With the UK the most recent of European countries forced into lockdown, worshippers across the country are evaluating what religion looks like in the 21st Century.
In the Western world, there has been a decline of religion in recent years. Specifically there has been a decline in the confines of what traditional religion and religious practices have looked like in the past. In a 2018 survey, it was found that 53.6% of the UK’s population identifies as Christian, 6.2% as other religions and 40.2% as “non-religious”. Of course, within these very broad brackets there are many subdivisions of affiliation. Worshippers vary in how strongly they identify with the norms of their religion and some are admittedly very lax in their beliefs.
What is “Community”?
For those who identify as religious, what does that really mean? When defining what is most important to them with regard to religion, for many worshippers it is the sense of community created from being a part of a congregation. But without physically meeting, to what extent can this community feel be replicated digitally?

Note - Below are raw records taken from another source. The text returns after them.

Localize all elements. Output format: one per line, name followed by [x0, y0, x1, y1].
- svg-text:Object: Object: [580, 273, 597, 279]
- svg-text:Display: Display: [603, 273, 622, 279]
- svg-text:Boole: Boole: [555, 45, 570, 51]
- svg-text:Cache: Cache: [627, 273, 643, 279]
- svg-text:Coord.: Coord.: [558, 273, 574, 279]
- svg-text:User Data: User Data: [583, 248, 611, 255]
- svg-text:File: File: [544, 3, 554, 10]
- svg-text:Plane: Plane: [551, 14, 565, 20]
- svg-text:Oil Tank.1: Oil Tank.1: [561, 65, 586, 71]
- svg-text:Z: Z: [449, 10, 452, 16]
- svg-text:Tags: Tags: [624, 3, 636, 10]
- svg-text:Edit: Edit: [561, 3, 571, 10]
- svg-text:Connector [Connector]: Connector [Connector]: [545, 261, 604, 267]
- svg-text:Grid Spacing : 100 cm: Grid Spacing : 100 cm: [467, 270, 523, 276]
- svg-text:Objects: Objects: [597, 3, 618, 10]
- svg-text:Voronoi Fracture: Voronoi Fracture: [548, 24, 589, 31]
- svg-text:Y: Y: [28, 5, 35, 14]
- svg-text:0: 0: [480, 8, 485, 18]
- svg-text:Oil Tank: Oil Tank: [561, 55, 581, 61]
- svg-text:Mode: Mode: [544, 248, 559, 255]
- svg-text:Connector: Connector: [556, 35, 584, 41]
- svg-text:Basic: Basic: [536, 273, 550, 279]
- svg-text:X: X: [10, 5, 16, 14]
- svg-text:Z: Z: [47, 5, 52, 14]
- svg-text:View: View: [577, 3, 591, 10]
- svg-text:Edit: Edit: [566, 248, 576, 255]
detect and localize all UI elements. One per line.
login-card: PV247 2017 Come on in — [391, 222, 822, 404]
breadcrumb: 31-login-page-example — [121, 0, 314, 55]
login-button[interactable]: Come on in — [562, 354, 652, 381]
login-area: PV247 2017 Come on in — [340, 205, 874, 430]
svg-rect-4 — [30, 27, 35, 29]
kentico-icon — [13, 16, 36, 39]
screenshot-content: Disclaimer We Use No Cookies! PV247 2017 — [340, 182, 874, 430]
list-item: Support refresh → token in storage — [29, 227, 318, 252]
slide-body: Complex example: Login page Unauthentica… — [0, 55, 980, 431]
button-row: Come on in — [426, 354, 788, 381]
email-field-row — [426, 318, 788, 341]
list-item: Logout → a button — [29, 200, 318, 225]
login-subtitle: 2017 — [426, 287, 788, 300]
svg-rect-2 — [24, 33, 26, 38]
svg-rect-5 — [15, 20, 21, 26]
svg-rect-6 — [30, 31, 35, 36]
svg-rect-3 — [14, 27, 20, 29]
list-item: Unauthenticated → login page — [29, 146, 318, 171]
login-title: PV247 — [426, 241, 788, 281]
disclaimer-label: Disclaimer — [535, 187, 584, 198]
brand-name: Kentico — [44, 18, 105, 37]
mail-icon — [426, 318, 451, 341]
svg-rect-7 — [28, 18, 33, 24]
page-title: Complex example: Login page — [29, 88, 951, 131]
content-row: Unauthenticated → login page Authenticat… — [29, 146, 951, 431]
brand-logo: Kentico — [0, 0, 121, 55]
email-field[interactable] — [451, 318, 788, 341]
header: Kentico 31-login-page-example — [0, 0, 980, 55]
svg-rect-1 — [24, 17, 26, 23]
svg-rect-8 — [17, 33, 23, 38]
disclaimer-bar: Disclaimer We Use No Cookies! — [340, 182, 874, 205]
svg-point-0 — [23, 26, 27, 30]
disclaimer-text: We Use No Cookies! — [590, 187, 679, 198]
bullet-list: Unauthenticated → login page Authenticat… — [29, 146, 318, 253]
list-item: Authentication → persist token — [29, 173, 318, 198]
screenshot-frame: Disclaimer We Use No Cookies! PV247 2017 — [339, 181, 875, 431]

In a time of confinement and uncertainty, many people look to faith to explain these seemingly inexplicable events. Now more than ever is a time for support and congregation. Religious bodies are answering this need by shifting to a new form of digital religion with a revival of online services, live-stream sermons, and digital resources from spiritual leaders and religious teachers. For many who view religion as archaic and out-of-touch, this may be exactly the right step to encourage people back to religion.
The Millennial Worshippers
This shift to digital religion is not necessarily a new phenomenon but something that has been attempted through trial and error to coax Millennials back to religion. Away from the stuffy confines of a church or synagogue, festivals, concerts and sports have been used to get Millennials back in touch with their spirituality. Through digital means of Facebook event invites, articles on new spirituality, and more open discussions and definitions of religion, Millennials have been redefining what religion looks like to them.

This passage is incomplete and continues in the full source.